Scalearn


Simple library for statistics, machine learning, natural language processing in Scala

Download .zip Download .tar.gz View on GitHub

Welcome to Scalearn

This library would help you to deal with a bunch of data by making use of statistics, time series analysis, and machine learning. Although such academic domains seem to be difficult for most developers, this library targets ordinary scala developers; accordingly, it focus on usability rather than precise definition. Besides, I hope this could be useful for beginners of scala.

Prerequisite

Architecture

Some functions in Scalearn runs on spark, which is constructed on Hadoop distribution
=> spark
The main difference between Hadoop and Spark is that spark concentrates on the tasks which need to load data again and again like machine learning algorithms. For such tasks spark runs much faster( at most 100 times roughly speaking ). Thankfully, it enables us to implement machine learning algorithms running on your distributed system without complicated configuration.

Installation

So far, no sbt installation available, therefore please build on your own ( since this is still the younger version and need to polish to some extent ) .

Quick Start


#Machine Learning


Roughly speanking, machine leaning has two different direction; one is supervised learning, and the other is unsupervised learning. Supervised learning requires you to collect data for study so as to construct classifier for instance, while unsupervised learning doesn't. Scalearn offers some famous methods of them such as k-means, naive bayes, and so on.

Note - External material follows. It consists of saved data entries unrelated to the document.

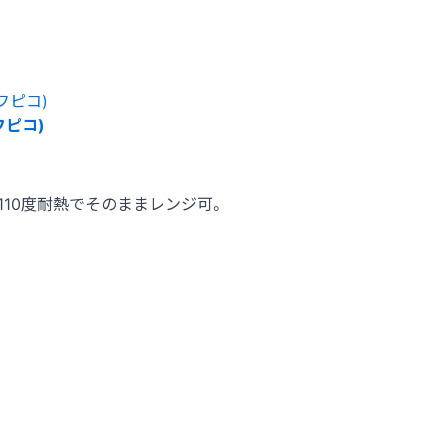
フピコ)
10度耐熱でそのままレンジ可。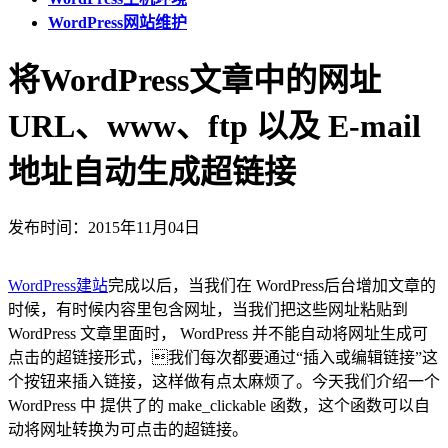
WordPress网站维护
将WordPress文章中的网址
URL、www、ftp 以及 E-mail
地址自动生成超链接
发布时间：2015年11月04日
WordPress建站
完成以后，当我们在 WordPress后台增加文章的
时候，有时候内容里包含网址，当我们把这些网址粘贴到
WordPress 文章里面时， WordPress 并不能自动将网址生成可
点击的超链接形式，我们每次都要通过“插入或编辑链接”这
个按钮来插入链接，这样做有点太麻烦了。今天我们介绍一个
WordPress 中 提供了的 make_clickable 函数，这个函数可以自
动将网址转换为可点击的超链接。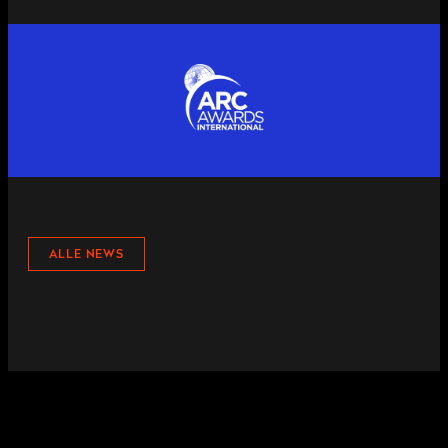
ALLE NEWS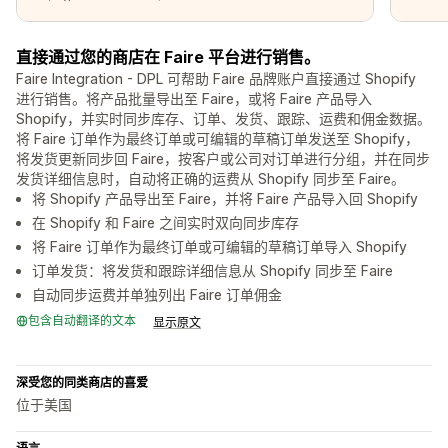
直接通过您的商店在 Faire 平台进行销售。
Faire Integration - DPL 可帮助 Faire 品牌账户直接通过 Shopify
进行销售。将产品批量导出至 Faire，或将 Faire 产品导入
Shopify，并实时同步库存、订单、发货、跟踪、运费和佣金数据。
将 Faire 订单作为最终订单或可编辑的草稿订单发送至 Shopify，
将发货更新同步回 Faire，按客户或公司对订单进行分组，并在同步
发货详细信息时，自动将正确的运费从 Shopify 同步至 Faire。
将 Shopify 产品导出至 Faire，并将 Faire 产品导入回 Shopify
在 Shopify 和 Faire 之间实时双向同步库存
将 Faire 订单作为最终订单或可编辑的草稿订单导入 Shopify
订单发货：将发货和跟踪详细信息从 Shopify 同步至 Faire
自动同步运费并单独列出 Faire 订单佣金
包含自动翻译的文本
显示原文
深受您的同类商店的喜爱
位于美国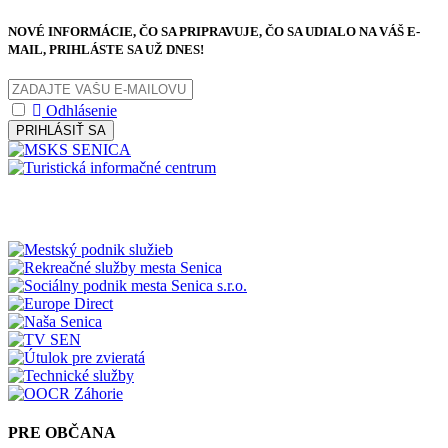
NOVÉ INFORMÁCIE, ČO SA PRIPRAVUJE, ČO SA UDIALO NA VÁŠ E-
MAIL, PRIHLÁSTE SA UŽ DNES!
Odhlásenie
PRIHLÁSIŤ SA
PRE OBČANA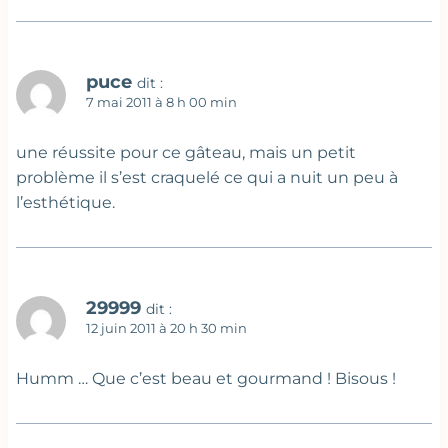
puce
dit :
7 mai 2011 à 8 h 00 min
une réussite pour ce gâteau, mais un petit
problème il s’est craquelé ce qui a nuit un peu à
l’esthétique.
29999
dit :
12 juin 2011 à 20 h 30 min
Humm … Que c’est beau et gourmand ! Bisous !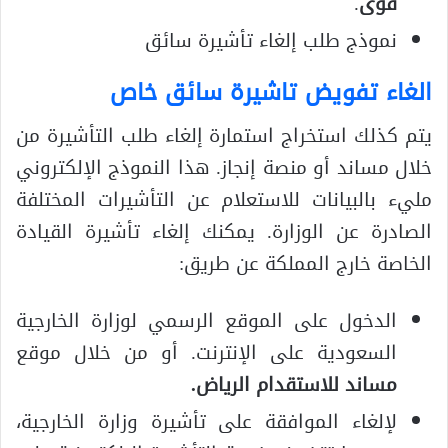
قوى
.
نموذج طلب إلغاء تأشيرة سائق
الغاء تفويض تاشيرة سائق خاص
يتم كذلك استخراج استمارة إلغاء طلب التأشيرة من
خلال مساند أو منصة إنجاز. هذا النموذج الإلكتروني
مليء بالبيانات للاستعلام عن التأشيرات المختلفة
الصادرة عن الوزارة. يمكنك إلغاء تأشيرة القيادة
الخاصة خارج المملكة عن طريق:
الدخول على الموقع الرسمي لوزارة الخارجية
السعودية على الإنترنت. أو من خلال موقع
مساند للاستقدام الرياض.
لإلغاء الموافقة على تأشيرة وزارة الخارجية،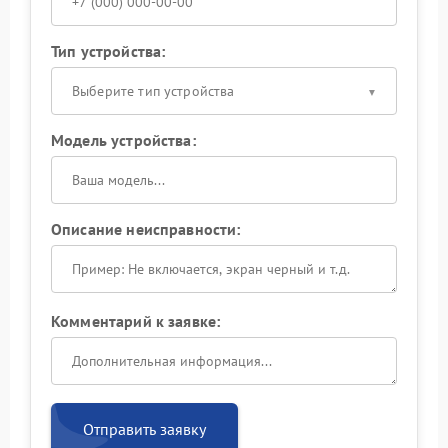
Тип устройства:
Выберите тип устройства
Модель устройства:
Описание неисправности:
Комментарий к заявке:
Отправить заявку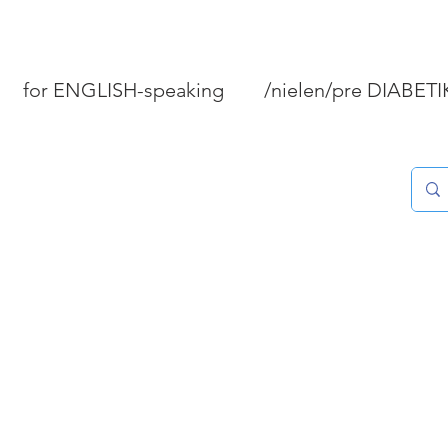
for ENGLISH-speaking
/nielen/pre DIABET
PEČIVO A KOLÁČE
MÄSO/RYBY/MORSKÉ P
STOVANIE
DOMÁCNOSŤ
Tipy "Ako...?"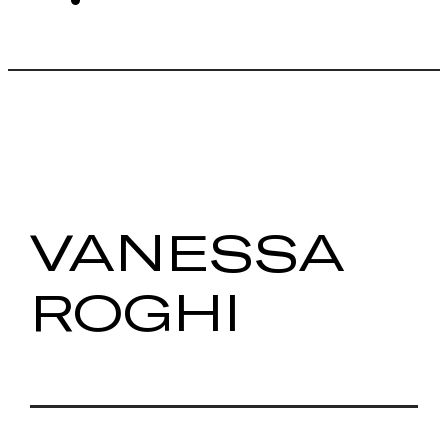
VANESSA
ROGHI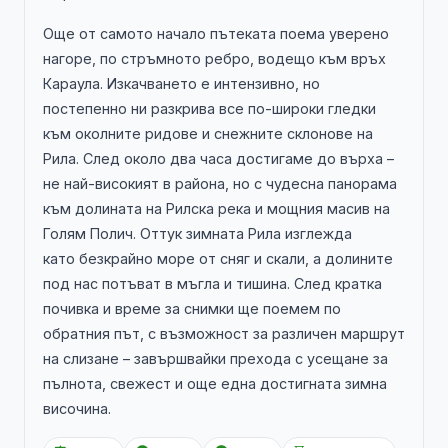
Още от самото начало пътеката поема уверено
нагоре, по стръмното ребро, водещо към връх
Караула. Изкачването е интензивно, но
постепенно ни разкрива все по-широки гледки
към околните ридове и снежните склонове на
Рила. След около два часа достигаме до върха –
не най-високият в района, но с чудесна панорама
към долината на Рилска река и мощния масив на
Голям Полич. Оттук зимната Рила изглежда
като безкрайно море от сняг и скали, а долините
под нас потъват в мъгла и тишина. След кратка
почивка и време за снимки ще поемем по
обратния път, с възможност за различен маршрут
на слизане – завършвайки прехода с усещане за
пълнота, свежест и още една достигната зимна
височина.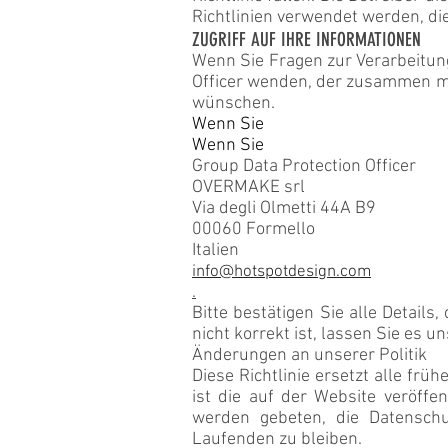
Richtlinien verwendet werden, d
ZUGRIFF AUF IHRE INFORMATIONEN
Wenn Sie Fragen zur Verarbeitun
Officer wenden, der zusammen mi
wünschen.
Wenn Sie
Wenn Sie
Group Data Protection Officer
OVERMAKE srl
Via degli Olmetti 44A B9
00060 Formello
Italien
info@hotspotdesign.com
.
Bitte bestätigen Sie alle Details
nicht korrekt ist, lassen Sie es 
Änderungen an unserer Politik
Diese Richtlinie ersetzt alle frü
ist die auf der Website veröffen
werden gebeten, die Datensch
Laufenden zu bleiben.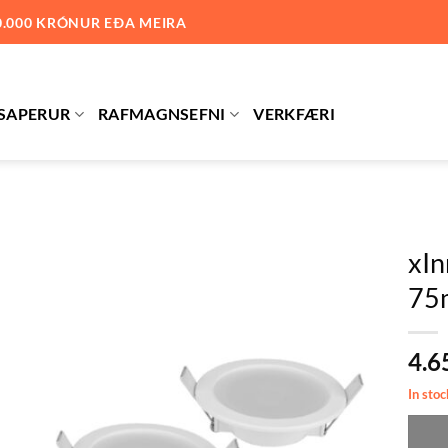
0.000 KRÓNUR EÐA MEIRA
SAPERUR
RAFMAGNSEFNI
VERKFÆRI
xIn
75
Bæta við
á
óskalista
4.6
In stoc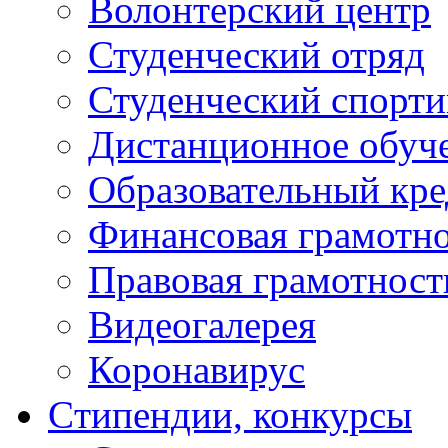
Волонтерский центр
Студенческий отряд
Студенческий спорт
Дистанционное обуч
Образовательный кре
Финансовая грамотн
Правовая грамотност
Видеогалерея
Коронавирус
Cтипендии, конкурсы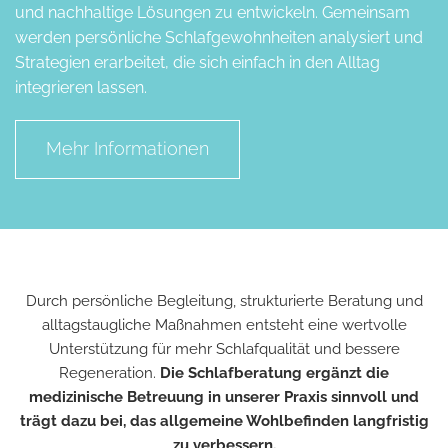
und nachhaltige Lösungen zu entwickeln. Gemeinsam
werden persönliche Schlafgewohnheiten analysiert und
Strategien erarbeitet, die sich einfach in den Alltag
integrieren lassen.
Mehr Informationen
Durch persönliche Begleitung, strukturierte Beratung und
alltagstaugliche Maßnahmen entsteht eine wertvolle
Unterstützung für mehr Schlafqualität und bessere
Regeneration.
Die Schlafberatung ergänzt die
medizinische Betreuung in unserer Praxis sinnvoll und
trägt dazu bei, das allgemeine Wohlbefinden langfristig
zu verbessern.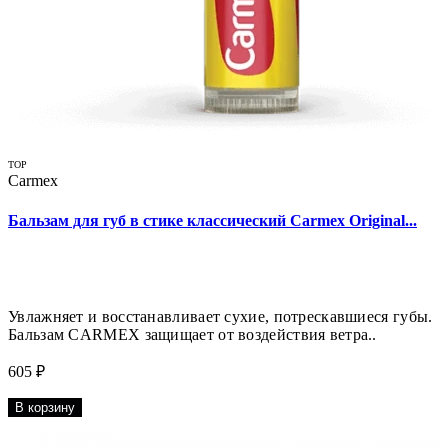
TOP
Carmex
Бальзам для губ в стике классический Carmex Original...
Увлажняет и восстанавливает сухие, потрескавшиеся губы.
Бальзам CARMEX защищает от воздействия ветра..
605 ₽
В корзину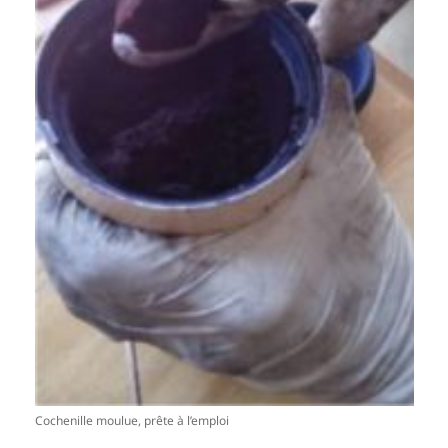
Cochenille moulue, prête à l’emploi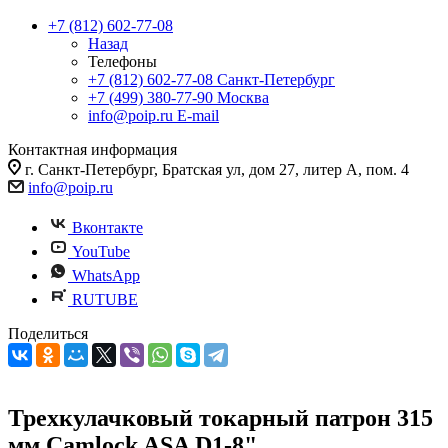
+7 (812) 602-77-08
Назад
Телефоны
+7 (812) 602-77-08
Санкт-Петербург
+7 (499) 380-77-90
Москва
info@poip.ru
E-mail
Контактная информация
г. Санкт-Петербург, Братская ул, дом 27, литер А, пом. 4
info@poip.ru
Вконтакте
YouTube
WhatsApp
RUTUBE
Поделиться
Трехкулачковый токарный патрон 315
мм Camlock ASA D1-8"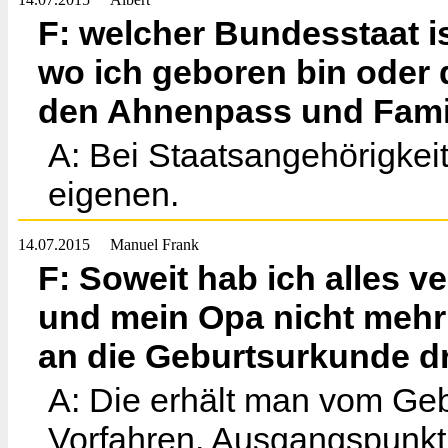
F: welcher Bundesstaat i
wo ich geboren bin oder
den Ahnenpass und Fam
A: Bei Staatsangehörigkei
eigenen.
14.07.2015
Manuel Frank
F: Soweit hab ich alles 
und mein Opa nicht mehr
an die Geburtsurkunde d
A: Die erhält man vom Geb
Vorfahren. Ausgangspunkt 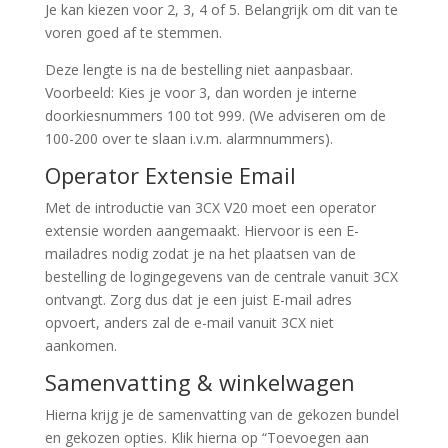
Je kan kiezen voor 2, 3, 4 of 5. Belangrijk om dit van te
voren goed af te stemmen.
Deze lengte is na de bestelling niet aanpasbaar.
Voorbeeld: Kies je voor 3, dan worden je interne
doorkiesnummers 100 tot 999. (We adviseren om de
100-200 over te slaan i.v.m. alarmnummers).
Operator Extensie Email
Met de introductie van 3CX V20 moet een operator
extensie worden aangemaakt. Hiervoor is een E-
mailadres nodig zodat je na het plaatsen van de
bestelling de logingegevens van de centrale vanuit 3CX
ontvangt. Zorg dus dat je een juist E-mail adres
opvoert, anders zal de e-mail vanuit 3CX niet
aankomen.
Samenvatting & winkelwagen
Hierna krijg je de samenvatting van de gekozen bundel
en gekozen opties. Klik hierna op “Toevoegen aan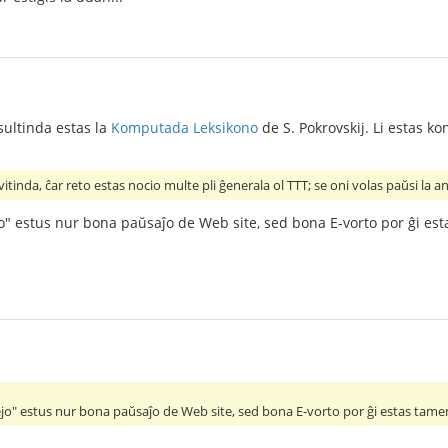
nsultinda estas la
Komputada Leksikono
de S. Pokrovskij. Li estas kona
itinda, ĉar reto estas nocio multe pli ĝenerala ol TTT; se oni volas paŭsi la a
o" estus nur bona paŭsaĵo de Web site, sed bona E-vorto por ĝi est
ejo" estus nur bona paŭsaĵo de Web site, sed bona E-vorto por ĝi estas tamen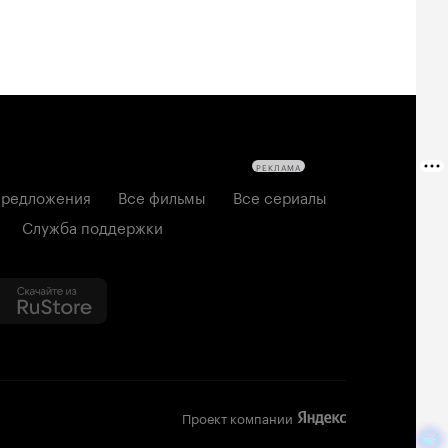
РЕКЛАМА
редложения
Все фильмы
Все сериалы
Служба поддержки
Проект компании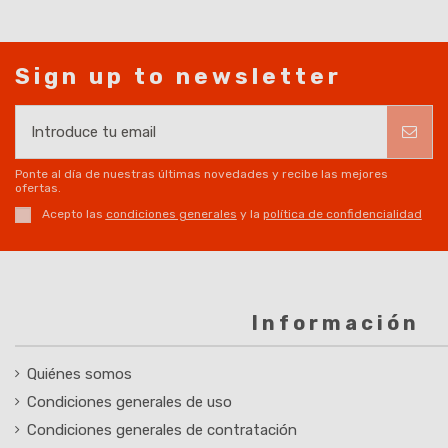
Sign up to newsletter
Ponte al día de nuestras últimas novedades y recibe las mejores
ofertas.
Acepto las
condiciones generales
y la
política de confidencialidad
Información
Quiénes somos
Condiciones generales de uso
Condiciones generales de contratación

#Natural Language Processing


  • Supervised Classification

  • import scalearn.classification.supervised._
    
    val file_paths = 
            ListBuffer( 
                ("classA","resource/doc1.txt"),
                ("classA","resource/doc2.txt"),
                ("classA","resource/doc3.txt"),
                ("classB","resource/doc4.txt"),
                ("classB","resource/doc5.txt"),
                ("classB","resource/doc6.txt"),
                ("classC","resource/doc7.txt"),
                ("classC","resource/doc8.txt"),
                ("classC","resource/doc9.txt")
                )
    val nb = NaiveBayes(file_paths)  	
    nb.classify("resource/examine.txt")
    
    val pn = ParallelNaive(file_paths)
    pn.classify("resource/examine.txt")

    As you can expect above, both NaiveBayes and ParallelNaive classes are classifier to classify coming new data based on the past data for studying. The parameter of both classes is the ListBuffer of Pair(class name document belong to , path to the document for study). If the amount of data is not quite a lot, better to run on memory; should use NaiveBayes class as a classifier because it possess whole words on memory including data for study. On the other hand, ParallelNaive requires memory to have only the coming data you wanna classify; slower than NaiveBayes, yet could handle a bunch of data. Also, you could run on Hadoop thanks to Spark if you want. As a default, ParallelNaive utilizes whole cores on your computer.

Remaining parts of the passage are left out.